Are US asset management firms ‘too big to fail’? In other words, do they represent systemic risks similar to those posed by the largest banks, so much that they must be subject to ‘enhanced’ supervision? Asset managers are already under the supervision of the Securities and Exchange Commission (SEC), and they claim to be the most transparent and controlled financial institutions. But the largest are in danger of becoming like three non-banks that have already been classified as “systemically important”: American International Group, General Electric Capital and Prudential Financial.
The Treasury Department’s Office of Financial Research (OFR) raised the issue two months ago with its report Asset Management and Financial Stability, prepared for the Financial Stability Oversight Council (FSOC), the top regulator created by the Dodd-Frank Wall Street Reform and the Consumer Protection Act in 2010. Now the FSOC is reviewing the OFR study and the potential next steps, the most likely of which is the request for more data from asset managers, especially about separate accounts created for wealthy individuals and institutional investors.
The FSOC will now take into account comments that the SEC has received from asset managers. Some of the remarks have been scathing. For example, as Federated Investors defined the OFR report as “misleading and inaccurate”, while the Investment Company Institute (ICI) insisted that “designation as systemically important financial institutions… is not an appropriate regulatory tool for addressing risks, if any, that registered funds or their advisers might raise regarding financial stability”.
However the issue is not going away because, before OFR, other authorities – such as the US Federal Reserve and the international Financial Stability Board (FSB) – had pointed to asset managers as part of the “shadow banking system”, the network of financial institutions that act like banks (engaging in credit intermediation) but are not supervised like banks.
“Some types of asset-management activities are similar to those provided by banks and other non-bank financial companies, and increasingly cut across the financial system in a variety of ways,” the OFR report says.
The study identifies four factors that make the asset management industry vulnerable to financial shocks: “Reaching for yield” and herding behaviours; redemption risk in collective investment vehicles; leverage, which can amplify asset-price movements and increase the potential for fire sales; and firms as sources of risk.
The risks are amplified by the size and high level of concentration of the $53trn (€39trn) asset management industry, according to OFR.
It is true that asset managers invest money for clients who bear the losses, but they also perform activities at the firm level, the OFR report emphasises, “including securities trading, derivatives trading, securities lending, and repo transactions”. Repos and securities lending, in particular, are forms of borrowing but data about these activities are inadequate. There is a lack of information about the health of asset managers’ trading counterparties in these activities that could become a source of financial instability.

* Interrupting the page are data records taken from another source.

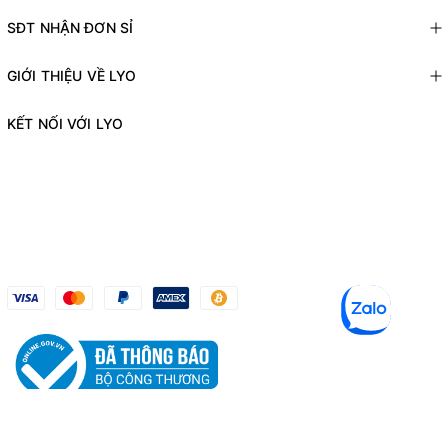
SĐT NHẬN ĐƠN SỈ
GIỚI THIỆU VỀ LYO
KẾT NỐI VỚI LYO
© Bản quyền thuộc về
LYO SHOP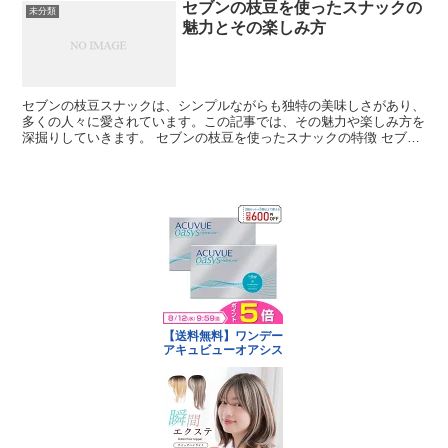
セブンの枝豆を使ったスナックの
未分類
魅力とその楽しみ方
セブンの枝豆スナックは、シンプルながらも独特の美味しさがあり、
多くの人々に愛されています。この記事では、その魅力や楽しみ方を
深掘りしていきます。 セブンの枝豆を使ったスナックの特徴 セブン
の枝豆スナックは、他のスナックとは一線を画す独特の風...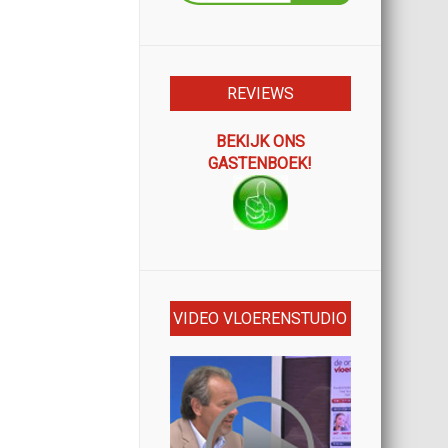
REVIEWS
BEKIJK ONS
GASTENBOEK!
VIDEO VLOERENSTUDIO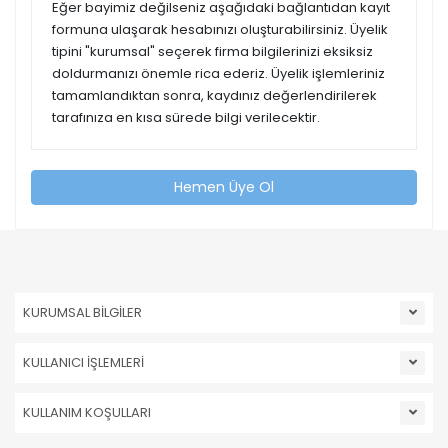
Eğer bayimiz değilseniz aşağıdaki bağlantıdan kayıt
formuna ulaşarak hesabınızı oluşturabilirsiniz. Üyelik
tipini "kurumsal" seçerek firma bilgilerinizi eksiksiz
doldurmanızı önemle rica ederiz. Üyelik işlemleriniz
tamamlandıktan sonra, kaydınız değerlendirilerek
tarafınıza en kısa sürede bilgi verilecektir.
Hemen Üye Ol
KURUMSAL BİLGİLER
KULLANICI İŞLEMLERİ
KULLANIM KOŞULLARI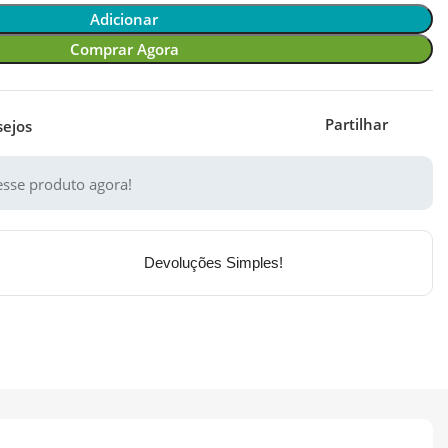
Adicionar
Comprar Agora
Partilhar
sejos
sse produto agora!
Devoluções Simples!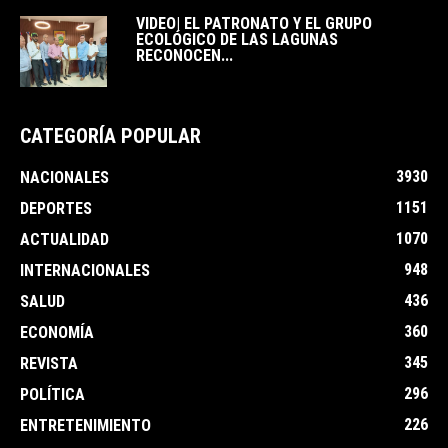
VIDEO| EL PATRONATO Y EL GRUPO
ECOLÓGICO DE LAS LAGUNAS
RECONOCEN...
CATEGORÍA POPULAR
3930
NACIONALES
1151
DEPORTES
1070
ACTUALIDAD
948
INTERNACIONALES
436
SALUD
360
ECONOMÍA
345
REVISTA
296
POLÍTICA
226
ENTRETENIMIENTO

“During a period of market stress in which funding liquidity is drying up, firms with large repo books and an array of interconnections may have difficulty unwinding clients’ investments quickly,” the OFR points out. “Because such a situation could dislocate markets and heighten fire-sale risk, data on repo activity are critical to monitoring developments that could indicate stress. Currently, many repo transactions can be monitored only indirectly.”
Another opaque area of the industry is in “separate accounts” according to the OFR: “The top five asset management companies alone manage $5.5trn in separate accounts. Data about the types of assets held in these accounts, their counterparty and other risk exposures, and amounts of leverage are limited. As a result, supervisors today are unable to fully assess the nature or extent of any financial stability risks that could be amplified or transmitted by the activities of these accounts.”
Among clients with separate accounts are private pension plans, which are under the supervision of the Department of Labor, while the SEC controls the advisers. These regulators “do not routinely collect information about separate account holdings, leverage, risk exposures, or liquidity” the OFR report states. It suggests “filling gaps in these data for better macro prudential monitoring of related risks”.
The FSOC has no deadline to make any decision.